What all this shows is that we've passed the point where it's possible to cleanly differentiate what is human-only and what is agent. Everything, in our age of experimentation, is becoming hybrid. The robots are imitating us, and we are imitating them, and novel amalgams spring unpredictably from the exchange. “The old world is dying, and the new world struggles to be born,” wrote philosopher Antonio Gramsci while jailed by Mussolini in 1930, as fascism and technological progress were re-making the world outside his prison walls. “Now is the time of monsters.” 

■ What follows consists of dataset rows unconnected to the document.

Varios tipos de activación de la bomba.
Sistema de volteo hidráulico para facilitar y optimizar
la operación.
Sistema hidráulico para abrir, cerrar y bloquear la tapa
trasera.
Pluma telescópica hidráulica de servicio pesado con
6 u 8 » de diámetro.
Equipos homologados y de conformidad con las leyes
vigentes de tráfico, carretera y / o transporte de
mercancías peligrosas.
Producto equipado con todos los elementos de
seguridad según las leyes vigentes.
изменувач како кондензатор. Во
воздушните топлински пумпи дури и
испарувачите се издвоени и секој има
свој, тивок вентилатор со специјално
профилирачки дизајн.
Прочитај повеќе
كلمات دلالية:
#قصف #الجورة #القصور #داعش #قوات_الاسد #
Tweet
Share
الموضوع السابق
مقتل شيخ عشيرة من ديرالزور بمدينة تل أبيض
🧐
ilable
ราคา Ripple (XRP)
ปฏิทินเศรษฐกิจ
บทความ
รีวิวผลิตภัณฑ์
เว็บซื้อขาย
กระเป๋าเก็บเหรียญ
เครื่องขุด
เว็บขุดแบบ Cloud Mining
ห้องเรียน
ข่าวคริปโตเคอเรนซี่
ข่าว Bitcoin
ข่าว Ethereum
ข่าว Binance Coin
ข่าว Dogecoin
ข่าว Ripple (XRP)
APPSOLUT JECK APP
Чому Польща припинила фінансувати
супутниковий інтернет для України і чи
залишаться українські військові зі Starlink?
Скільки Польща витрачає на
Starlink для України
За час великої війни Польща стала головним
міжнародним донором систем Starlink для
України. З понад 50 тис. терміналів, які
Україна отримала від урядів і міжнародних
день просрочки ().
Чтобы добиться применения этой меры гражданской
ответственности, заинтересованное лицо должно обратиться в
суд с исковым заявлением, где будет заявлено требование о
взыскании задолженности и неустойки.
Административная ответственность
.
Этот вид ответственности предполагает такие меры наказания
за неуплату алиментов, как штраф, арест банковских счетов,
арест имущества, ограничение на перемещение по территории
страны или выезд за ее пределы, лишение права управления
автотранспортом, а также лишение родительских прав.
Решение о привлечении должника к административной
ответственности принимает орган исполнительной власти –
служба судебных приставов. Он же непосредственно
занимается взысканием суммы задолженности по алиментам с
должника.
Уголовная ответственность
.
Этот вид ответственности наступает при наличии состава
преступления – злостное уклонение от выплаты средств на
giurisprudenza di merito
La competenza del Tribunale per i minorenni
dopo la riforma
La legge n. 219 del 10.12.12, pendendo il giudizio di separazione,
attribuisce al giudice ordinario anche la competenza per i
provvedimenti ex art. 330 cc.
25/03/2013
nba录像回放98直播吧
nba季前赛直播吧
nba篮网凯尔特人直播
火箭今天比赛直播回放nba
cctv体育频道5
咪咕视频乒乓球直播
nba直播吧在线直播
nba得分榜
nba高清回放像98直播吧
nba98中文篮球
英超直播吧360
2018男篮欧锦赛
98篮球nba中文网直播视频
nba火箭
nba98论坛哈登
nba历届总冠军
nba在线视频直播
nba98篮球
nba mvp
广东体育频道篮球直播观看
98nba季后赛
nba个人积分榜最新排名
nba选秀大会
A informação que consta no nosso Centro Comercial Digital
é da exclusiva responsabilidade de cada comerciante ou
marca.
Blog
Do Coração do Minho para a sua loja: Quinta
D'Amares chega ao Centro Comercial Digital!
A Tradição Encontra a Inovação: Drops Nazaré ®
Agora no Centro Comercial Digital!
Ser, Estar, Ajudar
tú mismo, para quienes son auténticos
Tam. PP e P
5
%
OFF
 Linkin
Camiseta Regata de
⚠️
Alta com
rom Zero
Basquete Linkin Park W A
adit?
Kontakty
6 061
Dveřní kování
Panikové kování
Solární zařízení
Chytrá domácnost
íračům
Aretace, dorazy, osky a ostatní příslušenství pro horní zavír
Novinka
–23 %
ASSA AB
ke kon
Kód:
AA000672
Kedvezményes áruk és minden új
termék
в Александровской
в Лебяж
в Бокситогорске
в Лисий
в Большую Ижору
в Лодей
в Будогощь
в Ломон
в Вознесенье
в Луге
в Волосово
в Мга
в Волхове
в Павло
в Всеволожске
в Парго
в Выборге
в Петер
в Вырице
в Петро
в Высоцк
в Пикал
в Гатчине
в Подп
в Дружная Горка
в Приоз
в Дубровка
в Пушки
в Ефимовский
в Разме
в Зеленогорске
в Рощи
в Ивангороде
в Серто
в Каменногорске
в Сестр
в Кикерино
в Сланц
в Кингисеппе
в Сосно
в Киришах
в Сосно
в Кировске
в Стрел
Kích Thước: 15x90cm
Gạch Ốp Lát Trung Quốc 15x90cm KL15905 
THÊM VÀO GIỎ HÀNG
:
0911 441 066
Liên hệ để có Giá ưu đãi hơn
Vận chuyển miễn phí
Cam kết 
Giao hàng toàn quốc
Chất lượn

If we can agree to hold the ambiguity of the monsters’ simultaneous reality and unreality at the same, then we can admit that they are, in some form or another, here. And that’s where the more interesting inquiries begin. Even though Sartre knew that his hallucinated case of crabs was a product of his own psyche, he couldn’t shake them. After a year of struggle, he sought the help of analyst Jacques Lacan, who guided him to the conclusion that the crustaceans were a manifesto of subconscious dread: more specifically, a profound “fear of becoming alone.” It was only after this admission that Sartre's hallucinations started to fade.

The vociferous nature of the debate around Moltbook’s authenticity suggests a similar anxiety. What’s scarier, after all: the idea that we are no longer alone, or the idea that we are desperate for any evidence to the contrary? Either way, as we, like Sartre, watch the crustaceans multiply around us, the relevant question is not what, exactly, these creatures are. It’s what we are becoming together.